July 1 is D-Day for the health reforms. While practitioners are hopeful, the day dawns on a health system under very real pressure, writes Anna Rawhiti-Connell in The Bulletin.
What’s changing and what will it mean for you?
Introduced in 2001, district health boards (DHBs) represented the fourth iteration of health system transformations in New Zealand since the beginning of the 1980s. From today DHBs are no more. For a good quick overview of what this means I recommend this from 1 News’ Nicole Bremner and this cheat sheet from Stuff’s Hannah Martin. If you prefer rugby analogies, Stuff’s Chris Hyde has an explainer comparing the old system to the NPC and the new one to super rugby. Essentially it’s highly unlikely patients will notice much difference to start with. There has been a lot of reassurance from health care providers that for their communities and patients, very little will change.
When was reform put on the agenda?
This reform programme was first signalled in the 2020 Health and disability system review. The review recommended that 20 DHBs be reduced to between eight and 12 within five years. In 2021, the government announced that all 20 DHBs would be replaced by one national organisation, Health NZ, and that a Māori Health Authority would be created. Today, the Pae Ora bill comes into force and those entities begin steering the health system through the transition. Heading the two new agencies are Margie Apa (Health NZ) and Riana Manuel (Māori Health Authority – MHA). Toby Manhire spoke with both of them at length in March.

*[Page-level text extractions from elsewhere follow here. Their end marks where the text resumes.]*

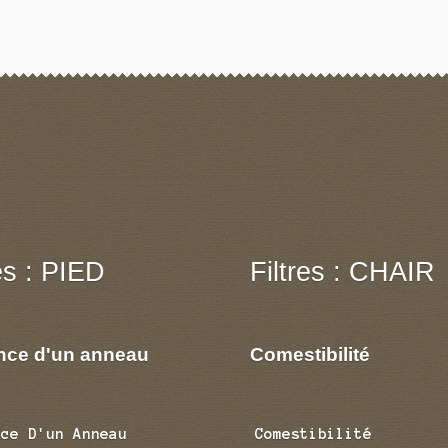
res : PIED
Filtres : CHAIR
nce d'un anneau
Comestibilité
nce D'un Anneau
Comestibilité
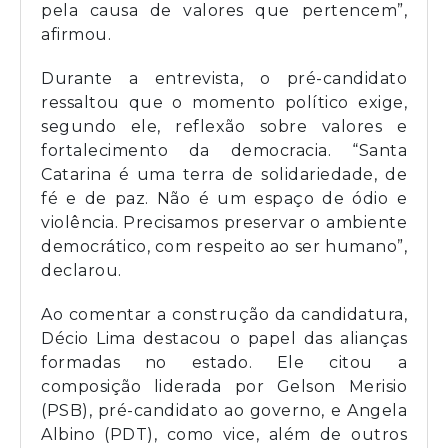
pela causa de valores que pertencem”,
afirmou.
Durante a entrevista, o pré-candidato
ressaltou que o momento político exige,
segundo ele, reflexão sobre valores e
fortalecimento da democracia. “Santa
Catarina é uma terra de solidariedade, de
fé e de paz. Não é um espaço de ódio e
violência. Precisamos preservar o ambiente
democrático, com respeito ao ser humano”,
declarou.
Ao comentar a construção da candidatura,
Décio Lima destacou o papel das alianças
formadas no estado. Ele citou a
composição liderada por Gelson Merisio
(PSB), pré-candidato ao governo, e Angela
Albino (PDT), como vice, além de outros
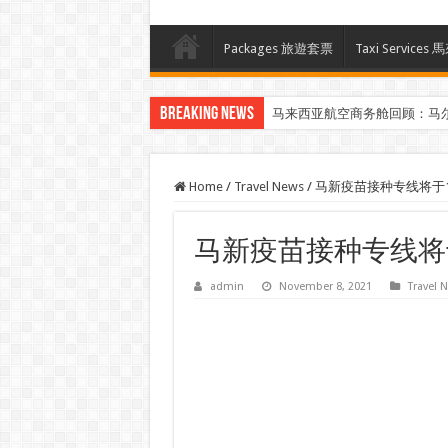
Packages 旅遊套票
Taxi Servi
Breaking News
马来西亚航空商务舱回顾：马
Home
/
Travel News
/
马新疫苗接种专线将于1
马新疫苗接种专线将于
admin
November 8, 2021
Travel 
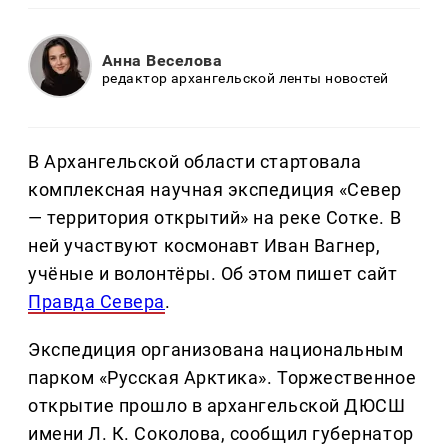
Анна Веселова
редактор архангельской ленты новостей
В Архангельской области стартовала
комплексная научная экспедиция «Север
— территория открытий» на реке Сотке. В
ней участвуют космонавт Иван Вагнер,
учёные и волонтёры. Об этом пишет сайт
Правда Севера
.
Экспедиция организована национальным
парком «Русская Арктика». Торжественное
открытие прошло в архангельской ДЮСШ
имени Л. К. Соколова, сообщил губернатор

Hypothetical future arrives as present day problems mount
This change is happening against a backdrop of a health system that’s had its faults, failings, pressure points and capacity constraints magnified over the last two years. Reading through coverage in the lead up to today, health practitioners seem to be hopeful about the future but are incredibly weary. They’re desperate for some alleviation of the very present day issues they are confronting, some of which have been flagged for some time. The Royal College of GPs has indicated that meeting the expectations of the reforms is contingent on “frontline issues” being urgently addressed. Listening to Today FM this morning, Tova O’Brien asked Margie Apa about getting nurses onto the residency fast track. Apa said Health NZ were pushing to get nurses added. Health minister Andrew Little repsonded by repeatedly saying it’s never been easier for a nurse to cross the border and come and work here.
The hope for the Māori Health Authority
The vaccination rollout highlighted long-standing health inequities for Māori and Pacific people. Much of the hope about what happens from today is based on anticipation of what Riana Manuel says is a Treaty partnership turned into a functional and operating reality. As Stuff’s Ripu Bhatia reports, practitioners are excited but realistic. Asked about whether the MHA was another layer of bureaucracy or an unnecessary separate system, Manuel points to the Covid response from kaupapa Māori providers as an example of the nimble and action-focused approach the MHA can take and says it wasn’t just Māori who benefitted from what those providers stood up.